TASK TO COMPLETE:
Lines holding the string "lebih" in the listing below are to be copied.

DATA FOR THIS TASK:
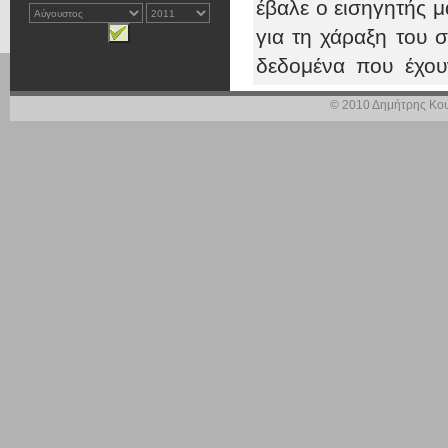
έβαλε ο εισηγητής 
για τη χάραξη του 
δεδομένα που έχου
ολόκληρη την Πελο
© 2010 Δημήτρης Κου
Και θα περίμενα περ
της Κυβέρνησης, σε
ολόκληρη τη δουλε
μέχρι το 2004.
Για ό,τι είναι α
αναφερομένη στο παρ
τεράστιο έργο το
προσπαθεί να το εξα
της!
Σε ό,τι αφορά στον
έργο που συζητάμε ε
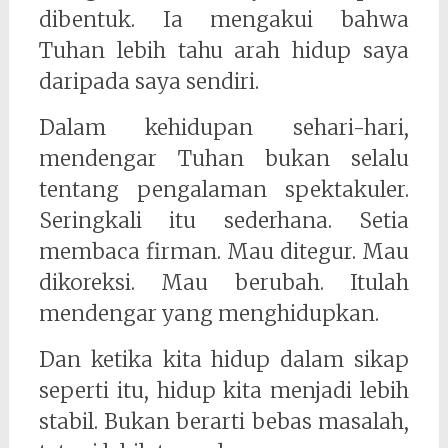
dibentuk. Ia mengakui bahwa
Tuhan lebih tahu arah hidup saya
daripada saya sendiri.
Dalam kehidupan sehari-hari,
mendengar Tuhan bukan selalu
tentang pengalaman spektakuler.
Seringkali itu sederhana. Setia
membaca firman. Mau ditegur. Mau
dikoreksi. Mau berubah. Itulah
mendengar yang menghidupkan.
Dan ketika kita hidup dalam sikap
seperti itu, hidup kita menjadi lebih
stabil. Bukan berarti bebas masalah,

ANSWER TO THIS PROBLEM:
Tuhan lebih tahu arah hidup saya
seperti itu, hidup kita menjadi lebih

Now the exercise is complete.